Reflexiones sobre el evangelio del domingo XXXII (Sab 6,12-16; Sal 63; Mt 25,1-13)

 

Si es verdad que Dios está en todos los lados, es igualmente cierto que no es fácil reconocer su presencia y su forma. De hecho, no dejamos de confundirlo con los fantasmas de nuestra mente y de nuestro corazón, y vestirlo de las fuerzas que quisiéramos tener, de las violencias que habitan nuestra alma, de las acusaciones que nos persiguen, de las justificaciones que necesitamos para vivir tranquilos…

Para nuestro encuentro con Dios no es suficiente que Él nos busque o que nosotros lo anhelemos. Necesitamos un lugar de encuentro donde la búsqueda de Dios y el deseo del hombre coincidan según su forma verdadera. Para las religiones el espacio sagrado de este encuentro fue siempre el templo: “¡Cómo te contemplaba en el santuario!”, dice hoy el salmo 63, aunque el creyente de Israel sabía que también allí podía falsearse la imagen de Dios y del hombre. Como escuchamos hoy en la primera lectura, el creyente necesita ser encontrado por la sabiduría. Solo en ella se da un encuentro verdadero entre Dios y el hombre, un encuentro en el que se unen los sentimientos y los pensamientos, los deseos y las formas de acción, y Dios y el ser humano se abrazan en un baile eterno donde se da un reconocimiento mutuo en el amor. 

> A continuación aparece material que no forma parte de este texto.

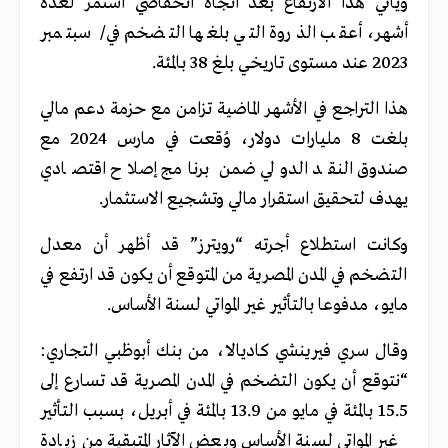
ويأتي هذا الارتفاع بعد اتجاه انخفاضي استمر لعدة
أشهر، أعقب الذروة التي بلغها التضخم في/ سبتمبر
2023 عند مستوى تاريخي بلغ 38 بالمئة.
هذا التراجع في الأشهر الماضية تزامن مع حزمة دعم مالي
بلغت 8 مليارات دولار، وُقعت في مارس 2024 مع
صندوق النقد الدولي ضمن برنامج إصلاح اقتصادي
يهدف لتحقيق استقرار مالي وتشجيع الاستثمار.
وكانت استطلاع أجرته “رويترز” قد أظهر أن معدل
التضخم في المدن المصرية من المتوقع أن يكون قد ارتفع في
مايو، مدفوعا بالتأثير غير المواتي لسنة الأساس.
وقال سري فيرينشي كاديالا، من بنك أبوظبي التجاري:
“نتوقع أن يكون التضخم في المدن المصرية قد تسارع إلى
15.5 بالمئة في مايو من 13.9 بالمئة في أبريل، بسبب التأثير
غير المواتي لسنة الأساس وبعض الآثار المتبقية من زيادة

Pues bien, esta sabiduría ha tomado carne en Cristo. Él es el templo donde se puede contemplar la Gloria de Dios y la gloria del hombre, donde se disuelven todas las ideas de Dios que hemos creado desde un espíritu distinto al suyo, y donde salen a la luz todas las sombras que tiñen nuestra mirada y no nos dejan reconocernos en nuestra verdad última de hijos de Dios y hermanos de todos. 

Por eso, el cristiano, si quiere serlo en verdad, debe madrugar cada día en busca de esta sabiduría, como dice la primera lectura, que, por otra parte, le espera siempre a la puerta. O, dicho de otra manera, al comienzo de cada actividad debe pedir que Cristo se una a él para que todo lo que piense, sienta y haga produzca ese encuentro de amor que Dios quiere para los hombres, y así la gloria de Dios vaya poniendo todo “a la sombra de sus alas” y podamos “cantar con júbilo en la vida”, como dice el salmo de hoy.

Tarea ardua que requiere tiempos de silencio y meditación ante la sabiduría del evangelio que no es otra que Cristo mismo que llama de continuo a nuestra puerta para que despertemos de nuestros sueños vanos y entremos en la alegría que quiere compartir con nosotros.